También el simulado diálogo con entidades naturales (una hoja, la luna, el mar, el pájaro, las montañas) funciona como detonante de una introspección. En el poema «La hoja», la caída de una hoja se brinda como instante de revelación, lucidez y desdoblamiento enunciativo que permite y posibilita la indagación sobre sí mismo al sujeto poético. Sobre el mar recae con frecuencia la percepción de la plenitud: su ancho cuerpo de agua incluso es invocado como un dios: «El niño que se esconde / del mundo entre los pliegues / de las olas que rompen, / (…) / Es tan sólo que siente / por vez primera el agua entrelazada / como un dios con su cuerpo». La inmersión en el mar como un rito de aproximación a lo divino, a lo desconocido que habita esa inmensidad: momento de comunión.
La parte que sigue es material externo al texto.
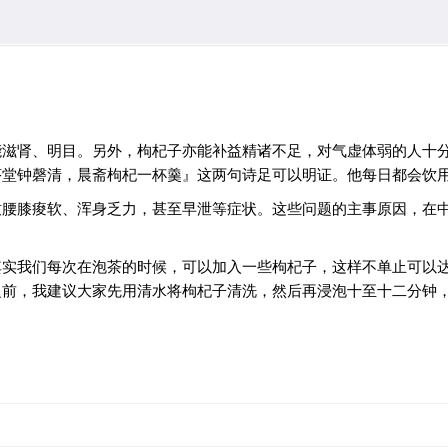
能滋肾、明目。另外，枸杞子亦能补益精诸不足，对气虚体弱的人十
茅堂钟磬清，晨斋枸杞一杯羹』这两句诗足可以明证。他每日都会饮
致腰膝痠软、浑身乏力，甚至早泄等症状。这些问题的主事原因，在
其实我们每次在泡茶的时候，可以加入一些枸杞子，这样不单止可以
之前，我建议大家先用清水将枸杞子清洗，然后再浸泡十至十二分钟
Exploración de incertidumbres, las formas interrogativas aparecen espigadas aquí y allá como si dieran cuenta de una morada precaria, de un estado acosado por ciertas preguntas lacerantes y persistentes. Un sudario hace pensar en una desnudez inmediata, despojamiento del ser que habita a la intemperie, y que rastrea desde allí el peso y el sabor, la consistencia de la ceniza.